A city where sensors are ubiquitously deployed and capture all fundamental parameters of all its elements (infrastructure, buildings, assets, and individuals) and feed them back again in quasi-real time to improve (and eventually optimize) operations of all kinds…does it sound like a familiar concept? Smart city anyone? In fact, considering that the above is a possible definition of a smart city, all that is missing to make a digital twin is putting all the information together into a coherent whole. This may seem like a more formal question; however, we need to consider it carefully.

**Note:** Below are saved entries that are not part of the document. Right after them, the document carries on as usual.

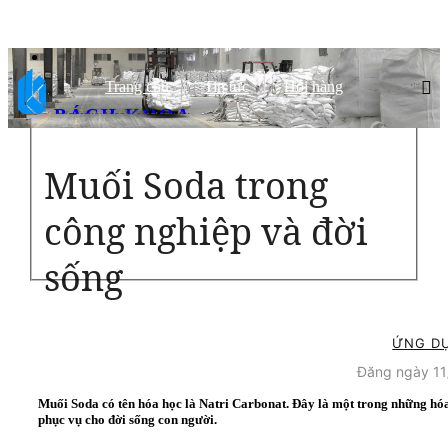
Trang chủ
Tin tức
Hỏi hàng
BÁCH KHOA
CHẤT LƯỢNG HÀNG ĐẦU, ĐỐI TÁC TIN CẬY
Muối Soda trong
công nghiệp và đời
sống
ỨNG D
Đăng ngày 1
Muối Soda có tên hóa học là Natri Carbonat. Đây là một trong những hóa
phục vụ cho đời sống con người.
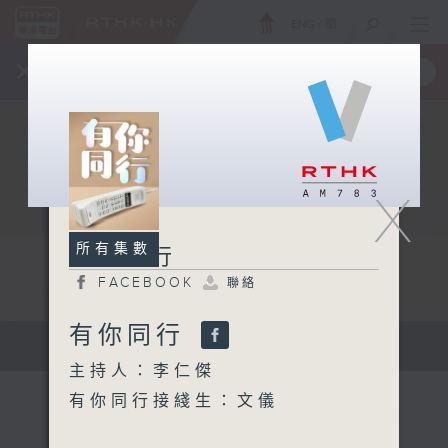
ENG
/
簡
×
全新 RTHK On The Go
取得
一手掌握 RTHK 電台、電視節目
X
所有集數
有你同行
FACEBOOK
聯絡
有你同行
有你同行...
主持人：李仁傑
有你同行接綫生：文儀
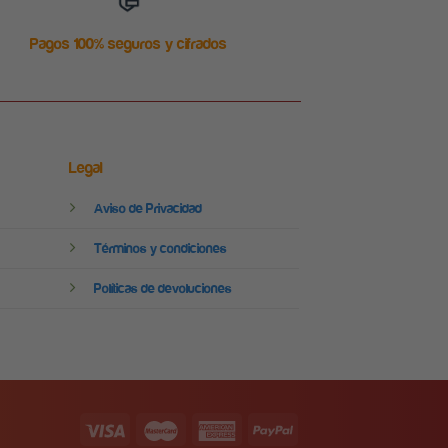
Pagos 100% seguros y cifrados
Legal
Aviso de Privacidad
Términos y condiciones
Políticas de devoluciones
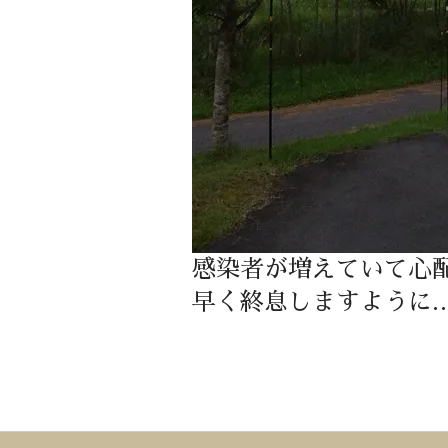
感染者が増えていて心
早く終息しますように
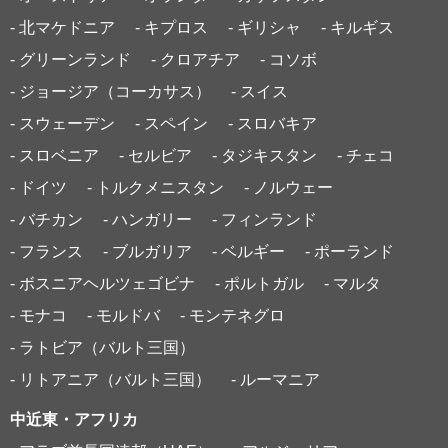
- 北マケドニア
- キプロス
- ギリシャ
- キルギス
- グリーンランド
- クロアチア
- コソボ
- ジョージア（コーカサス）
- スイス
- スウェーデン
- スペイン
- スロバキア
- スロベニア
- セルビア
- タジキスタン
- チェコ
- ドイツ
- トルクメニスタン
- ノルウェー
- バチカン
- ハンガリー
- フィンランド
- フランス
- ブルガリア
- ベルギー
- ポーランド
- ボスニアヘルツェゴビナ
- ポルトガル
- マルタ
- モナコ
- モルドバ
- モンテネグロ
- ラトビア（バルト三国）
- リトアニア（バルト三国）
- ルーマニア
中近東・アフリカ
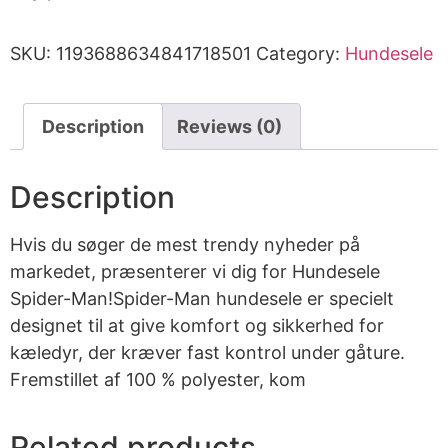
SKU:
1193688634841718501
Category:
Hundesele
Description
Reviews (0)
Description
Hvis du søger de mest trendy nyheder på
markedet, præsenterer vi dig for Hundesele
Spider-Man!Spider-Man hundesele er specielt
designet til at give komfort og sikkerhed for
kæledyr, der kræver fast kontrol under gåture.
Fremstillet af 100 % polyester, kom
Related products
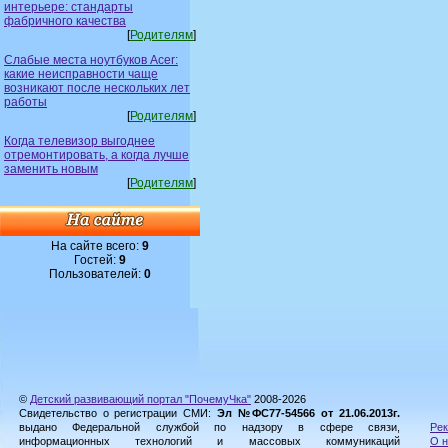
интерьере: стандарты
фабричного качества
[
Родителям
]
Слабые места ноутбуков Acer:
какие неисправности чаще
возникают после нескольких лет
работы
[
Родителям
]
Когда телевизор выгоднее
отремонтировать, а когда лучше
заменить новым
[
Родителям
]
На сайте всего:
9
Гостей:
9
Пользователей:
0
©
Детский развивающий портал "ПочемуЧка"
2008-2026
Свидетельство о регистрации СМИ:
Эл №ФС77-54566 от 21.06.2013г.
выдано Федеральной службой по надзору в сфере связи,
Рек
информационных технологий и массовых коммуникаций
О н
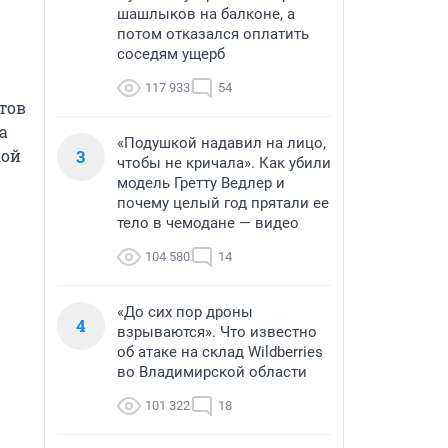
шашлыков на балконе, а
потом отказался оплатить
соседям ущерб
117 933
54
ов 
 
«Подушкой надавил на лицо,
3
ой 
чтобы не кричала». Как убили
модель Гретту Ведлер и
почему целый год прятали ее
тело в чемодане — видео
104 580
14
«До сих пор дроны
4
взрываются». Что известно
об атаке на склад Wildberries
во Владимирской области
101 322
18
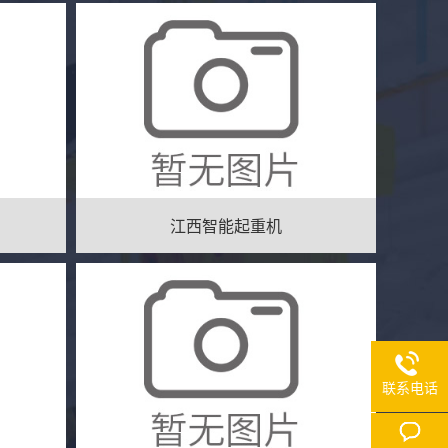
江西智能起重机
联系电话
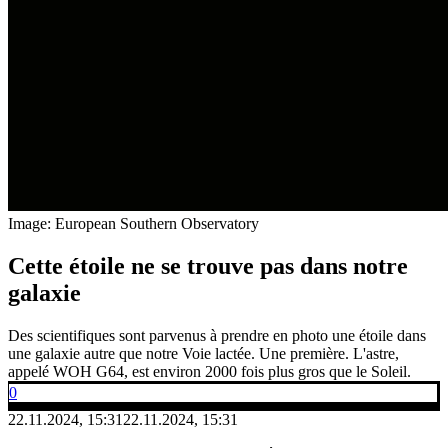
Image: European Southern Observatory
Cette étoile ne se trouve pas dans notre
galaxie
Des scientifiques sont parvenus à prendre en photo une étoile dans
une galaxie autre que notre Voie lactée. Une première. L'astre,
appelé WOH G64, est environ 2000 fois plus gros que le Soleil.
0
22.11.2024, 15:31
22.11.2024, 15:31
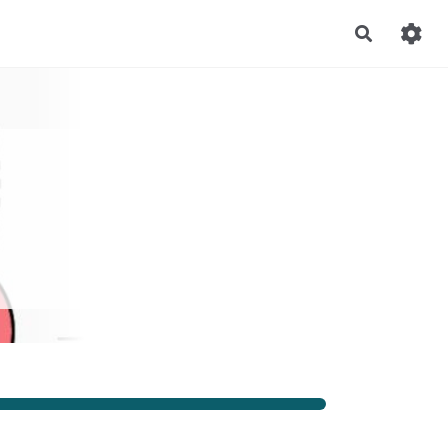
Recherch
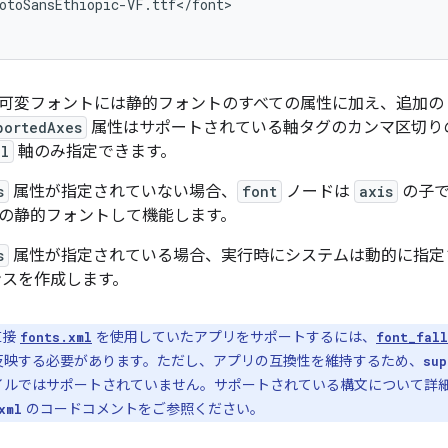
otoSansEthiopic-VF.ttf</font>

可変フォントには静的フォントのすべての属性に加え、追加の
portedAxes
属性はサポートされている軸タグのカンマ区切りのリスト
al
軸のみ指定できます。
s
属性が指定されていない場合、
font
ノードは
axis
の子で
の静的フォントして機能します。
s
属性が指定されている場合、実行時にシステムは動的に指定
ンスを作成します。
直接
を使用していたアプリをサポートするには、
fonts.xml
font_fall
反映する必要があります。ただし、アプリの互換性を維持するため、
sup
イルではサポートされていません。サポートされている構文について詳
のコードコメントをご参照ください。
xml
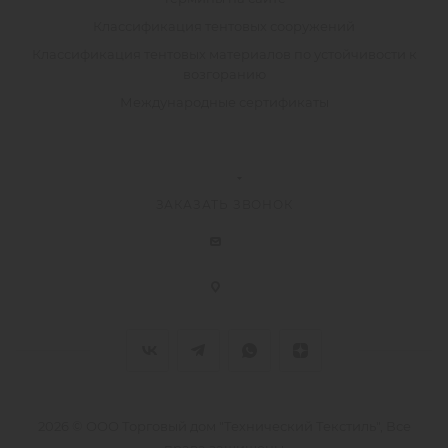
Классификация тентовых сооружений
Классификация тентовых материалов по устойчивости к
возгоранию
Международные сертификаты
ЗАКАЗАТЬ ЗВОНОК
2026 © ООО Торговый дом "Технический Текстиль", Все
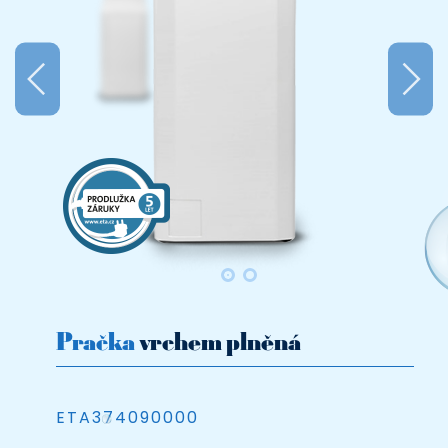
ETA374190000
eshop
Umí česky, vejde se do každé koupelny a vypere až
7 kg prádla najednou.
odložený
otáčky
až 7 kg
start
1400/min
prádla
Pračka
vrchem plněná
ETA374090000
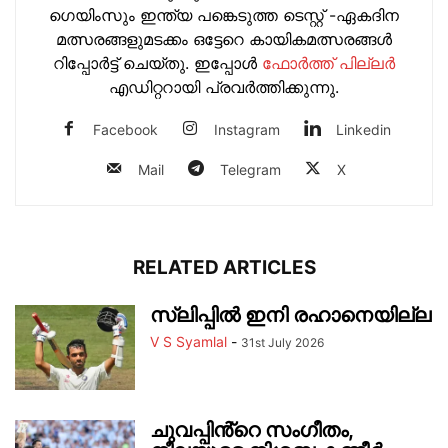
ഗെയിംസും ഇന്ത്യ പങ്കെടുത്ത ടെസ്റ്റ് -ഏകദിന
മത്സരങ്ങളുമടക്കം ഒട്ടേറെ കായികമത്സരങ്ങള്‍
റിപ്പോര്‍ട്ട് ചെയ്തു. ഇപ്പോള്‍
ഫോ‍ർത്ത് പില്ല‍ർ
എഡിറ്ററായി പ്രവ‍ർത്തിക്കുന്നു.
Facebook
Instagram
Linkedin
Mail
Telegram
X
RELATED ARTICLES
സ്ലിപ്പിൽ ഇനി രഹാനെയില്ല
V S Syamlal
-
31st July 2026
ചുവപ്പിൻ്റെ സംഗീതം,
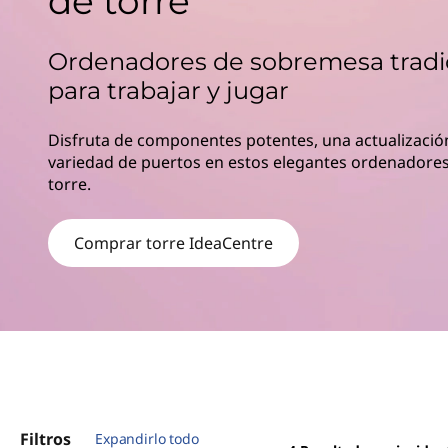
de torre
s
n
I
c
Ordenadores de sobremesa tradi
i
d
p
para trabajar y jugar
a
e
l
Disfruta de componentes potentes, una actualización
variedad de puertos en estos elegantes ordenadore
a
torre.
C
Comprar torre IdeaCentre
e
n
t
r
e
Filtros
Expandirlo todo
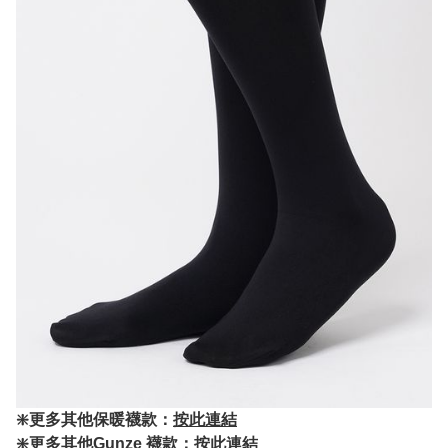
❇️更多其他保暖襪款：
按此連結
❇️更多其他Gunze 襪款：
按此連結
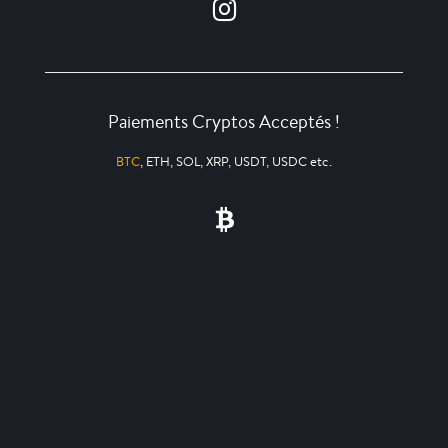
Paiements Cryptos Acceptés !
BTC
, ETH, SOL, XRP, USDT, USDC etc.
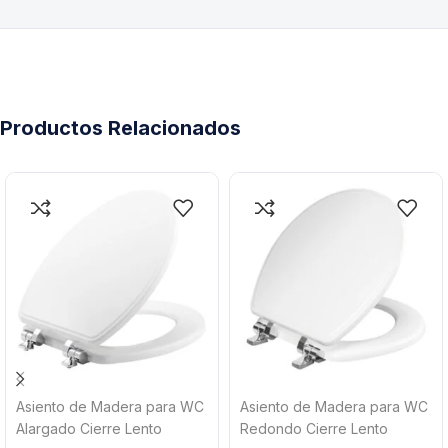
Productos Relacionados
Asiento de Madera para WC
Asiento de Madera para WC
Alargado Cierre Lento
Redondo Cierre Lento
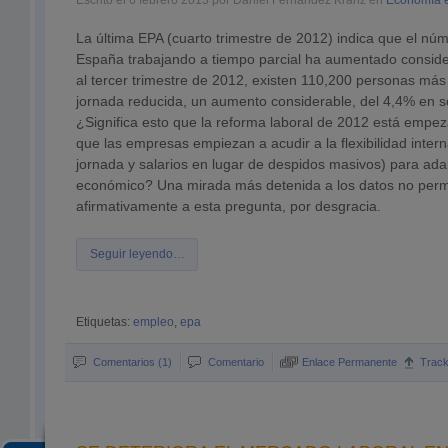
Escrito el 6 febrero 2013 por Daniel Fernandez Kranz en
Economía 
La última EPA (cuarto trimestre de 2012) indica que el n
España trabajando a tiempo parcial ha aumentado consid
al tercer trimestre de 2012, existen 110,200 personas más
jornada reducida, un aumento considerable, del 4,4% en só
¿Significa esto que la reforma laboral de 2012 está empez
que las empresas empiezan a acudir a la flexibilidad inter
jornada y salarios en lugar de despidos masivos) para adap
económico? Una mirada más detenida a los datos no perm
afirmativamente a esta pregunta, por desgracia.
Seguir leyendo…
Etiquetas:
empleo
,
epa
Comentarios (1)
Comentario
Enlace Permanente
Trac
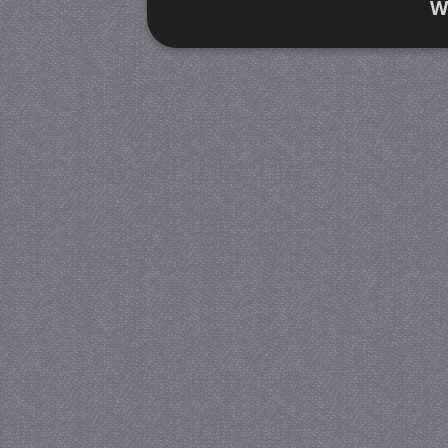
W
Strikt noodzakelijk
Prestatie
Strikt noodzakelijke cookies maken de kernfunctiona
accountbeheer. De website kan niet goed worden geb
Provider
/
Naam
Verva
Domein
CookieScriptConsent
4 we
CookieScript
da
juf-milou.nl
PHPSESSID
Se
PHP.net
juf-milou.nl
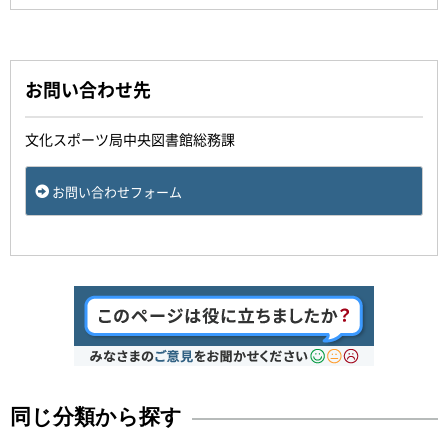
お問い合わせ先
文化スポーツ局中央図書館総務課
お問い合わせフォーム
同じ分類から探す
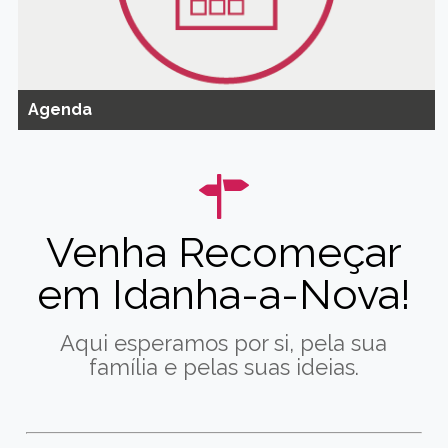
Agenda
Venha Recomeçar
em Idanha-a-Nova!
Aqui esperamos por si, pela sua
família e pelas suas ideias.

If all we want to do is to “represent” the city as a whole, this is indeed a formal question. If we want to solve problems at the city scale that consider all the potential trade-offs among its different elements, this is a completely different question as the computational burden could make it unfeasible. However, the relevant question may be another one: is now-casting, the norm in the context of smart-cities, the right time horizon to answer such city scale questions? We said that digital twins are used in product lifecycle management including the design phase, with the goal of finding for example what particular shape for an item will maximize its efficiency. At the city scale, this resembles a planning exercise (be that of infrastructure or of policies), which typically is done with a different temporal horizon in mind (years or even decades). Then maybe, for this kind of complex question, and moving our attention toward forecasting instead of now-casting – one could see it as trading off between the complexity of the question and the time allowed to get an answer – the concept of digital twin is indeed helpful. In fact, in transportation planning there is an emerging modeling technique that implements a similar concept: agent-based simulations.
Agent-based simulations as digital twins
Agent based simulations have been around for decades in other disciplines and in the last 20 years have been applied in transportation. Several examples, mostly at the academic level exist, like MATSim, or SimMobility. The general practice in transportation modeling is still to represent urban travel from the top-down as flows between areas acting as producers and attractors. Agent-based simulation goes beyond this paradigm and is a natural way to combine the advantages of activity-based transportation modeling with those of dynamic assignment.
The approach can capture emergent phenomena resulting from particle interaction that other approaches simply fail to predict. Concretely it means that if we want to model a complex system, as a transportation system and its users at the city scale, we can represent all its actors individually and let them act in a simulation according to some rules that fundamentally describe their behavior. Through this mechanism the simulation will mimic a plausible behavior of the system as a whole and answer the planning questions at hand.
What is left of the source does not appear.